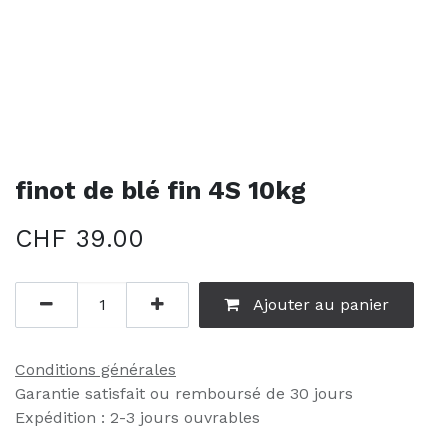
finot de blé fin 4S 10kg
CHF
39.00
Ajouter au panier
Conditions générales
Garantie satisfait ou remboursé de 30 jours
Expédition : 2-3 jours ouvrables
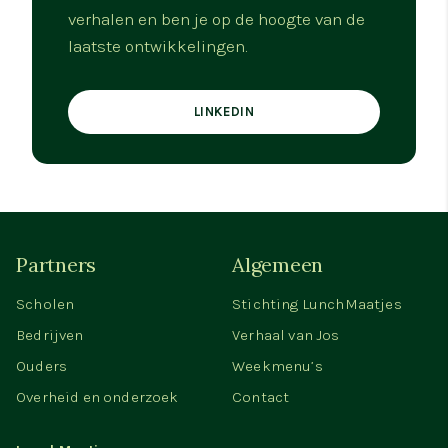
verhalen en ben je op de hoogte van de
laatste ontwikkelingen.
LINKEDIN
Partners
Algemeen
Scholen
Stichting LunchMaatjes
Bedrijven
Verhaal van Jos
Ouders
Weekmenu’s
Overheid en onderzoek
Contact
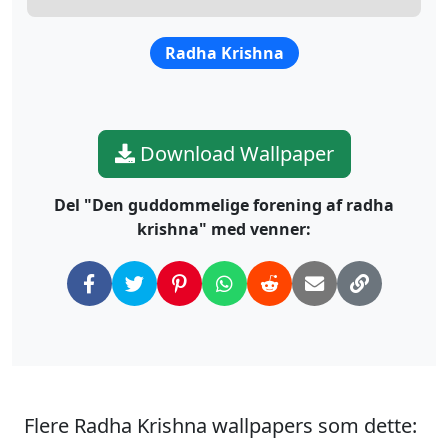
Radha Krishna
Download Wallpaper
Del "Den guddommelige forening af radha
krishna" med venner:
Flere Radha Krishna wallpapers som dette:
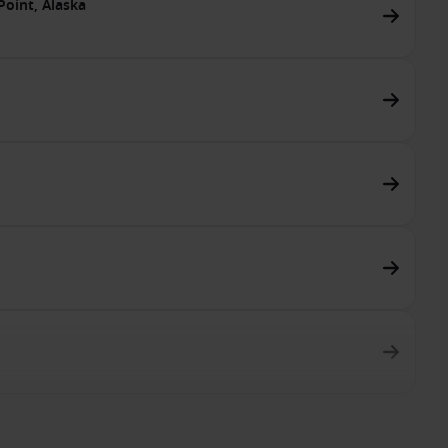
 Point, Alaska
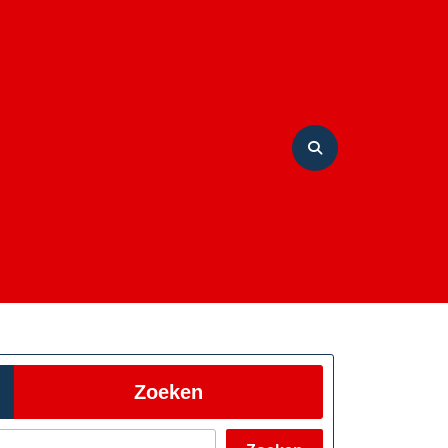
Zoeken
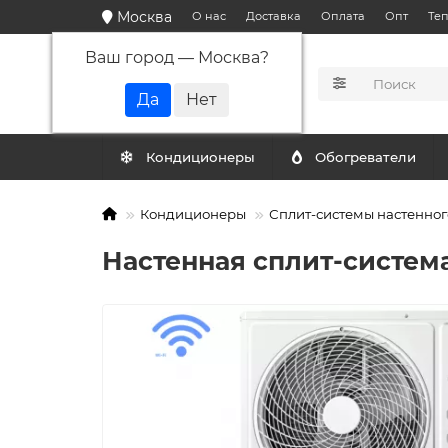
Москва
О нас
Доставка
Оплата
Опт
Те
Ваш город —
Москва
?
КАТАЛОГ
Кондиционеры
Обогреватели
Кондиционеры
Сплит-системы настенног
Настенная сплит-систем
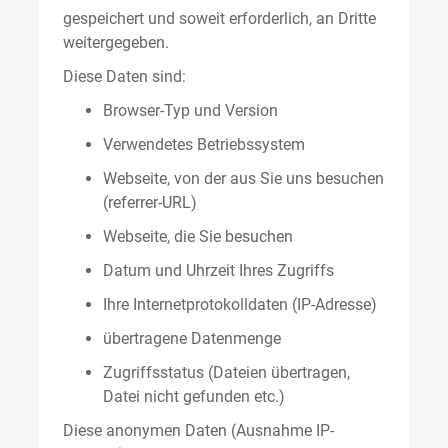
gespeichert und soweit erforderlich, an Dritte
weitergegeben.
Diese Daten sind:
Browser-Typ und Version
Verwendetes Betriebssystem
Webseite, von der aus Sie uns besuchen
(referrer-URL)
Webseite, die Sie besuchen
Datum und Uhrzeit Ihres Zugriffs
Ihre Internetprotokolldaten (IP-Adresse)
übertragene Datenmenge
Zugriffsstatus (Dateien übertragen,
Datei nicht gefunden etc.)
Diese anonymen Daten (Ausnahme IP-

+===+

> _Task requirements_
Leave out the pictures, and extract exactly the lines from the one with "Настенная сплит-систем" through the end of the records, both ends included.

> _Task response_
Настенная сплит-систем
gespeichert und soweit erforderlich, an Dritte
weitergegeben.
Diese Daten sind:
Browser-Typ und Version
Verwendetes Betriebssystem
Webseite, von der aus Sie uns besuchen
(referrer-URL)
Webseite, die Sie besuchen
Datum und Uhrzeit Ihres Zugriffs
Ihre Internetprotokolldaten (IP-Adresse)
übertragene Datenmenge
Zugriffsstatus (Dateien übertragen,
Datei nicht gefunden etc.)
Diese anonymen Daten (Ausnahme IP-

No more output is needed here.